Mit ihren Bonds sammelten insgesamt 101 mittelständische Unternehmen an der Börse bisher Fremdkapital im Umfang von 5,05 Milliarden Euro ein. Der Trend zu Mittelstandsanleihen ist bis auf weiteres ungebrochen. Nach einer kurzen Sommerflaute läuft das Geschäft mit den Firmenemissionen gerade wieder an. Experten rechnen damit, dass die US-amerikanische Notenbank Fed - wenn überhaupt - ihren Kurs, die Märkte mit billigem Geld zu überschwemmen, nicht vor März 2014 ändern wird. Vor Aktien schrecken viele deutsche Sparer zwar dauerhaft zurück, in Mittelstandsanleihen setzen angesichts des Zinstiefs dagegen viele ihr vertrauen.
Kursschwankungen, Pleiten und "Wildwest-Methoden"
Unter dem Eindruck teils sehr attraktiver Renditen machen sich viele Anleger die Risiken von Mittelstandsanleihen nicht klar. Branchenkenner sprechen in manchen Marktsegmenten dagegen von "Wildwest-Methoden", die in den etablierten Anleihenmärkten nicht zu finden sind. Zuletzt hatte es um die Papiere einen veritablen Handelsskandal gegeben: Großen Investoren gewährten die Banken beim Kauf von Mittelstandsanleihen üppige Rabatte, private Kleinanleger mussten dagegen den vollen Preis dafür bezahlen. Zudem gewähren die meisten Mini-Bonds den Investoren nur geringe Rechte, was ihre Risiken in die Nähe von Aktien rückt.
Auch Mittelstandsanleihen unterliegen Schwankungen, die beispielsweise am BondM-Index der Stuttgarter Börse abgelesen werden können. Seit seinem zurückgerechneten Start zu Beginn des Jahres 2011 ist er von 104 auf unter 90 Punkte abgestürzt und hat sich derzeit bei 94,15 Zählern eingepegelt. Im Klartext - für die Anleger sind Mittelstandsanleihen im Durchschnitt ein Verlustgeschäft. Bei einzelnen Papieren gab es in der Vergangenheit nahezu Totalverluste. Vor allem im Bereich der alternativen Energien stürzten einige Bonds um über 90 Prozent unter ihren Nennwert ab. Den Anlegern bleibt in einem solchen Fall nur die Hoffnung, aus der Insolvenzmasse der Firma wenigstens einen Bruchteil ihres Geldes zu erhalten.

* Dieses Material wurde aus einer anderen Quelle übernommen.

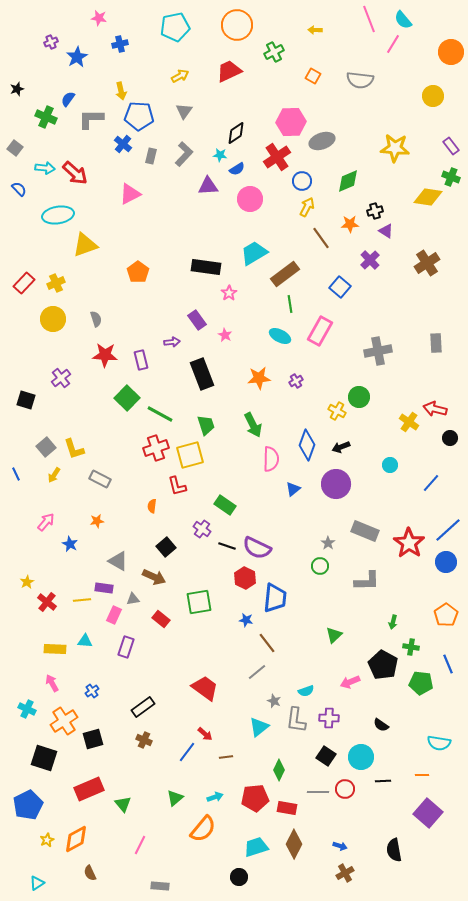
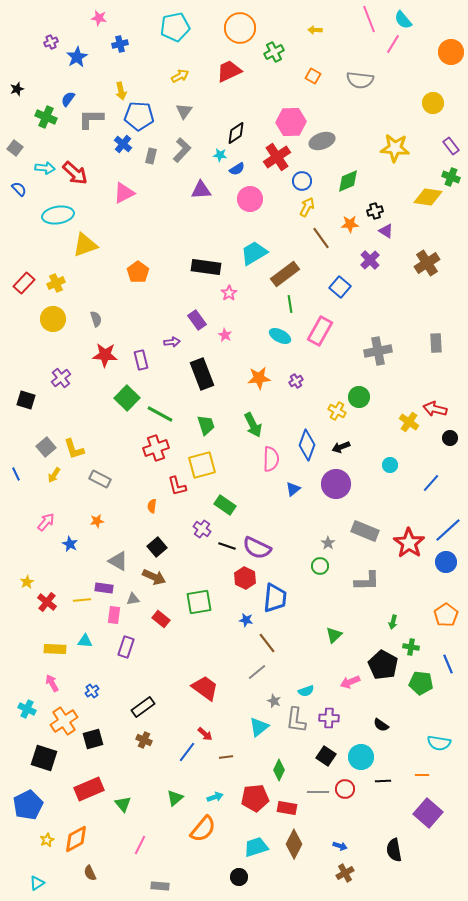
orange circle at (237, 25): moved 3 px right, 3 px down
yellow circle at (433, 96): moved 7 px down
gray L-shape at (184, 154): moved 2 px left, 4 px up
purple triangle at (208, 186): moved 7 px left, 4 px down
pink triangle at (130, 194): moved 6 px left, 1 px up
yellow square at (190, 455): moved 12 px right, 10 px down
black square at (166, 547): moved 9 px left
pink rectangle at (114, 615): rotated 18 degrees counterclockwise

Aktiv gemanagte Fonds bieten Chancen
Beispiele wie die Anleihen des Online-Anbieters Travel24.com zeigen, dass selbst etablierte Markennamen kein Garant für sichere Renditen sind. Rund die Hälfte der 101 Mittelstandsanleihen steht unter Druck - für die Anleger ergibt sich eine 50:50-Chance. Trotzdem lassen sich mit den richtigen Mittelstandsanleihen Gewinne machen. Unternehmen wie das Verlagshaus Bastei Lübbe, die Karlsberg-Brauerei oder die Hemdenmanufaktur Seidensticker notieren mit zehn oder mehr Prozent im Plus. Anleger profitieren hier nicht nur von üppigen Kupons, sondern auch von Kursgewinnen.
Das Risiko der "guten Wahl" verdeutlicht insbesondere das Beispiel Seidensticker: Das Unternehmen brachte seine Bonds hoch verschuldet auf den Markt - an der Börse zeigten sie seitdem eine hervorragende Entwicklung. Als ein Fazit: Wer in Mittelstandsanleihen investieren will, braucht Informationen, Mut zum Risiko und sollte unbedingt auf eine breite Streuung seiner Titel setzen. Fonds sind hier oft die bessere Alternative, sollten aber aktiv gemanagt sein.